*Try it*. Report how many lines in the records carry the string "todo", and give no further text.

*Extracted page text data*.

....

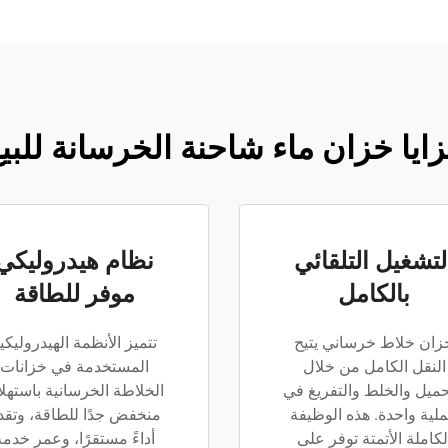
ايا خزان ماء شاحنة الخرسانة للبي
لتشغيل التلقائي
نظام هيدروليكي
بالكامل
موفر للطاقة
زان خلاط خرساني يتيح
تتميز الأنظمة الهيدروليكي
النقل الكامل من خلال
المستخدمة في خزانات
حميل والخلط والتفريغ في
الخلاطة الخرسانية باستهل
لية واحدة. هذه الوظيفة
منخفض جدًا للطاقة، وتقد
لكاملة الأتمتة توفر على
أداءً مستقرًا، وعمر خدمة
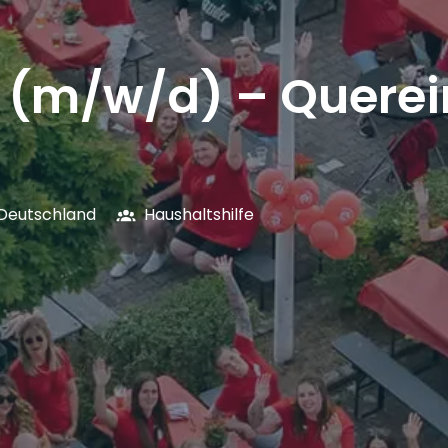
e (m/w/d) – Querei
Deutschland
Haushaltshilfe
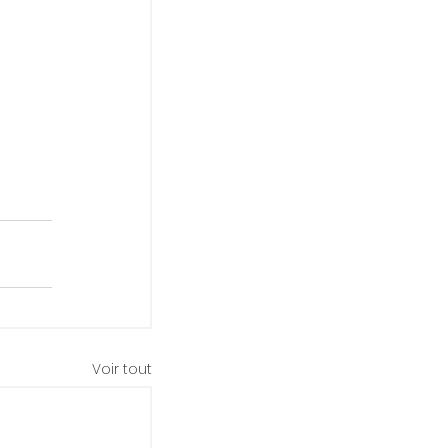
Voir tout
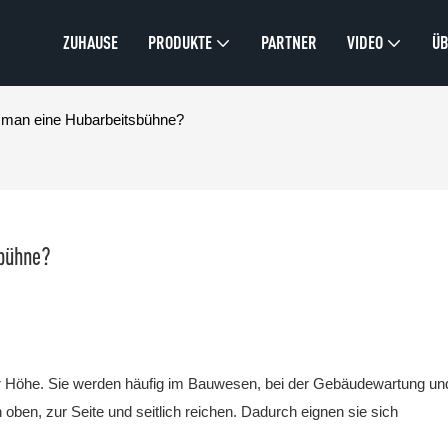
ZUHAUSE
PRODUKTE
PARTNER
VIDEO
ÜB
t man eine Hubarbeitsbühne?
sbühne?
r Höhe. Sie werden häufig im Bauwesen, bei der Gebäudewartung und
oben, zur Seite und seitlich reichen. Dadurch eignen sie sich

....

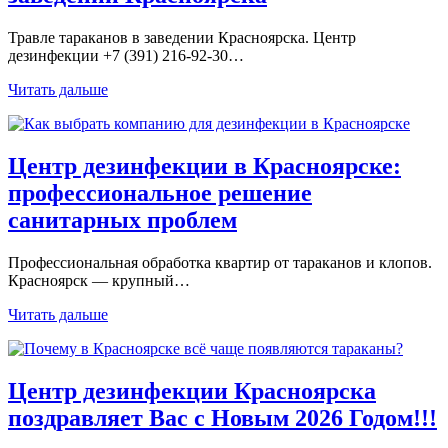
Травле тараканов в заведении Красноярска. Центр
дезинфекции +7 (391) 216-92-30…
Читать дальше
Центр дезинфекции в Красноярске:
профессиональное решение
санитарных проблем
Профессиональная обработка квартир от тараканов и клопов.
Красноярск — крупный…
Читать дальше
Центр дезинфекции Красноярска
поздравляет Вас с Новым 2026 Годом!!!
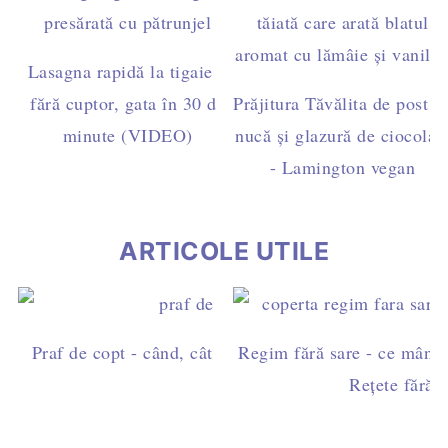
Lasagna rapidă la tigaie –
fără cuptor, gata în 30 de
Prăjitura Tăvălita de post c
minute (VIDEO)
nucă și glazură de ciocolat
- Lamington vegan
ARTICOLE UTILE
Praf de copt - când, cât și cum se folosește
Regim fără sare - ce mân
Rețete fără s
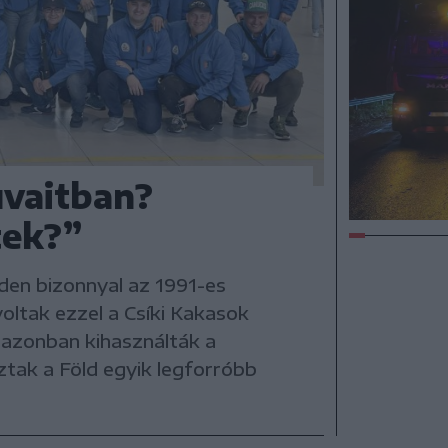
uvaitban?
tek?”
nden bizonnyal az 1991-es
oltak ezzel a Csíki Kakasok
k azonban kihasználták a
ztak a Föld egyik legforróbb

....

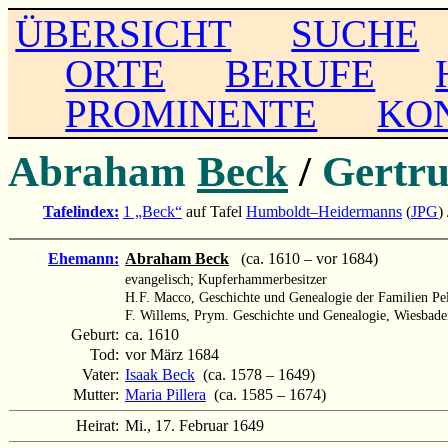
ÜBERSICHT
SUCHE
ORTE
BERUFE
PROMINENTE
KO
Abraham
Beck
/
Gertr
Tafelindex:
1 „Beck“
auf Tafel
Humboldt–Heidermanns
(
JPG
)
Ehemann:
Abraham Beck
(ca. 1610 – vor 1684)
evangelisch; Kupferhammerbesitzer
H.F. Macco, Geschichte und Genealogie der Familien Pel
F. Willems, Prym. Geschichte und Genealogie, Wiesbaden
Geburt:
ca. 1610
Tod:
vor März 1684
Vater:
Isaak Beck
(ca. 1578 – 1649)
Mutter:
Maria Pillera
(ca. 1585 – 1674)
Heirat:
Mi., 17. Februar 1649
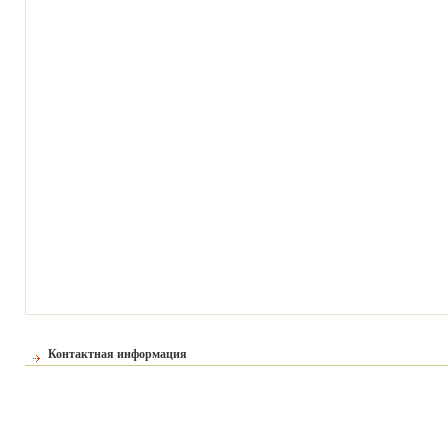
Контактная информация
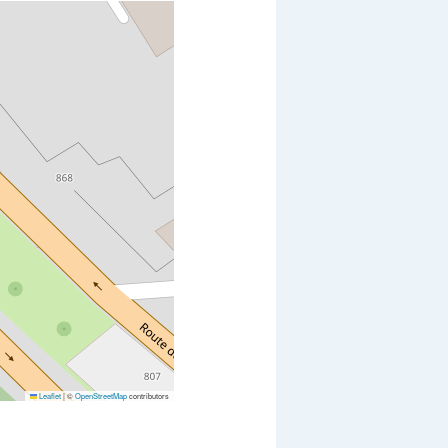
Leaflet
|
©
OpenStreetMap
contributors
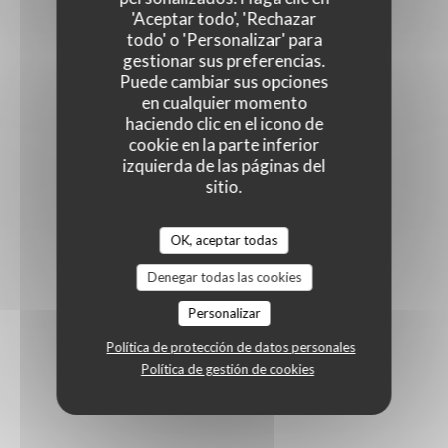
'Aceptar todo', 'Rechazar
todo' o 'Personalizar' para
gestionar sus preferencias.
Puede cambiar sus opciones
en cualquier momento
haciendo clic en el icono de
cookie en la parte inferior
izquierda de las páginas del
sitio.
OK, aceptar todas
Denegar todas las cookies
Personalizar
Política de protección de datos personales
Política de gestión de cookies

....

*Output for this task*. 2